(Records excerpted from a collection)
####

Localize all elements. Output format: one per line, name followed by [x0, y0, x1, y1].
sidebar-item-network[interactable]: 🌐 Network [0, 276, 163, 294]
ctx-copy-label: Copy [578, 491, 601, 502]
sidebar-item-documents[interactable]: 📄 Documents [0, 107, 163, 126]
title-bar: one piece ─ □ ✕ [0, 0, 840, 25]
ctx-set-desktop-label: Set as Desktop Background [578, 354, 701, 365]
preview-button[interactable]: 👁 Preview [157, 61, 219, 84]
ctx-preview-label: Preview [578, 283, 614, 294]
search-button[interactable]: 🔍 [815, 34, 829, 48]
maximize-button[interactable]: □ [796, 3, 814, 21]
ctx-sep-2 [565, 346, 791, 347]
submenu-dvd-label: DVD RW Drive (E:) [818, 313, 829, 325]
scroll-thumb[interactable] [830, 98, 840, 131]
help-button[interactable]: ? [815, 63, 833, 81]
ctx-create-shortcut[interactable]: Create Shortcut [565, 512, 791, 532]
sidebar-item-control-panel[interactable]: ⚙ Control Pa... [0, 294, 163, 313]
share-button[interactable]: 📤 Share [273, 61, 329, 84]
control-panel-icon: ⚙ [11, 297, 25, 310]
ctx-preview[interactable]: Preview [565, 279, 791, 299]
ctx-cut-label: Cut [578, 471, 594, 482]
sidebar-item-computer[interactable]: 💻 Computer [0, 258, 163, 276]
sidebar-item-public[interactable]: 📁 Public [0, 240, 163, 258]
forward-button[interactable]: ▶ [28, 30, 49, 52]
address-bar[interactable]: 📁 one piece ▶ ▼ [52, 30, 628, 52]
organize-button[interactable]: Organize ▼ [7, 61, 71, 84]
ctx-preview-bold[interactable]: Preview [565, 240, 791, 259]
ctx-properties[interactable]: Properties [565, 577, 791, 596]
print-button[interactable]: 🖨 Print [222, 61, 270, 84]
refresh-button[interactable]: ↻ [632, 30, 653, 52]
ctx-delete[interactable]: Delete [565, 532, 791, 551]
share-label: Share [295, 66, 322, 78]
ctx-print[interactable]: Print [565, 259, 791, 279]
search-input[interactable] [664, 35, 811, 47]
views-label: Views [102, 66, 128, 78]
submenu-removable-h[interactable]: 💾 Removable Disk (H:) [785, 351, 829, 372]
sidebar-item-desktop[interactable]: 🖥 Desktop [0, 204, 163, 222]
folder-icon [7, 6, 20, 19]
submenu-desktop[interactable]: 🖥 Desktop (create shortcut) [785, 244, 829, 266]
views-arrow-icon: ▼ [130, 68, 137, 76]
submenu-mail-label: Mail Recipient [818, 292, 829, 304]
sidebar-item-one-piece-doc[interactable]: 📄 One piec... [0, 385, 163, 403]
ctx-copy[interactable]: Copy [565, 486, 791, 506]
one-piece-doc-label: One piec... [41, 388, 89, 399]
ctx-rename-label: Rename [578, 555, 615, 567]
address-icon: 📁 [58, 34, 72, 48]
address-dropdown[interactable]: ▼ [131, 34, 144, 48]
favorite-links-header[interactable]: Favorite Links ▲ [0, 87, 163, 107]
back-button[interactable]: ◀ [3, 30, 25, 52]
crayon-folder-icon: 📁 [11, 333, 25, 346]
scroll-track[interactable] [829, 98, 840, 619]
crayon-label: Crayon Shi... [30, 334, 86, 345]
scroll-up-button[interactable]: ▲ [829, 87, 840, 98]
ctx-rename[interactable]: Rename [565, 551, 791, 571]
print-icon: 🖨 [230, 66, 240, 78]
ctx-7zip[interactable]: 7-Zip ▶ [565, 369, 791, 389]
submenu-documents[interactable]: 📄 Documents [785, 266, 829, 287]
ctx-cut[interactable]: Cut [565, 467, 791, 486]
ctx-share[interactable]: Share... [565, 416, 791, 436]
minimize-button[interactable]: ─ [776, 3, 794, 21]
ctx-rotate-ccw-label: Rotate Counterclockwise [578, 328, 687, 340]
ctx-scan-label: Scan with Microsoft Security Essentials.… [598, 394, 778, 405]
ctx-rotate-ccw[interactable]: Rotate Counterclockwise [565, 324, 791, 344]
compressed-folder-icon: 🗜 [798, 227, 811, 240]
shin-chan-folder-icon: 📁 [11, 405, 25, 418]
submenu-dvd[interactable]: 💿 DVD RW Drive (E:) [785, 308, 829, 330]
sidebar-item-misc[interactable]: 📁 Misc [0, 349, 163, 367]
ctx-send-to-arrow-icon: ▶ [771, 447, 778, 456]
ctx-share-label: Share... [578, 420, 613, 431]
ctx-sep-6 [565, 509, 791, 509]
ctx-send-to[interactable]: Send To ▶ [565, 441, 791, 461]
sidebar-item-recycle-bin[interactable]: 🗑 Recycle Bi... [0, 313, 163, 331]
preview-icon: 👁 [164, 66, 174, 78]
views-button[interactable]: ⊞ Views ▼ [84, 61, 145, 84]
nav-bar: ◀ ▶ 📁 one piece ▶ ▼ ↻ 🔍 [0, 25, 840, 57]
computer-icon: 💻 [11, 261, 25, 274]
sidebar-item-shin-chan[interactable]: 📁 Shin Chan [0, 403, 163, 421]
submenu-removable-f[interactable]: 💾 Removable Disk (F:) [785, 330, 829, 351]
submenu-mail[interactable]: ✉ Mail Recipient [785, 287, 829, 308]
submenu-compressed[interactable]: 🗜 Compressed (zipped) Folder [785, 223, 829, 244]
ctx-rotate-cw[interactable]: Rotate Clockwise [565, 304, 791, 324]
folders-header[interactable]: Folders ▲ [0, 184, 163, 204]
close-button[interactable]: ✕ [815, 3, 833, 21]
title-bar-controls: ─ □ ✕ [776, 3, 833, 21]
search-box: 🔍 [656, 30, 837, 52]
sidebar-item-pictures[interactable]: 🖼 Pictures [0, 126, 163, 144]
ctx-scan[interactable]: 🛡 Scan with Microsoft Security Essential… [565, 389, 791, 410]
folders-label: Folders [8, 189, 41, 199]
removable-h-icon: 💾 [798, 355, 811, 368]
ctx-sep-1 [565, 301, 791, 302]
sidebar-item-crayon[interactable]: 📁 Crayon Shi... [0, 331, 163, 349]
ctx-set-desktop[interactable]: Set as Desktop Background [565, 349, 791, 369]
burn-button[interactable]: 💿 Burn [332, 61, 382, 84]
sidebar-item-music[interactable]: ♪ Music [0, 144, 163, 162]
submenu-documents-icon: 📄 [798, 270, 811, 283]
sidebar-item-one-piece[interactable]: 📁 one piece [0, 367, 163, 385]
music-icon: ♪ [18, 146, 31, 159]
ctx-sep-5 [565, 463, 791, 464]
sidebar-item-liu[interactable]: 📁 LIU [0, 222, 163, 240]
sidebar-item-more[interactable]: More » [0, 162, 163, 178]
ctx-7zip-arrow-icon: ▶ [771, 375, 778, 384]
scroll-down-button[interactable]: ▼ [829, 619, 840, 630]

####

■ TASK TO COMPLETE ■
The answer must be one number, the count of lines above that hold the word "desktop".

■ EXERCISE RESPONSE ■
4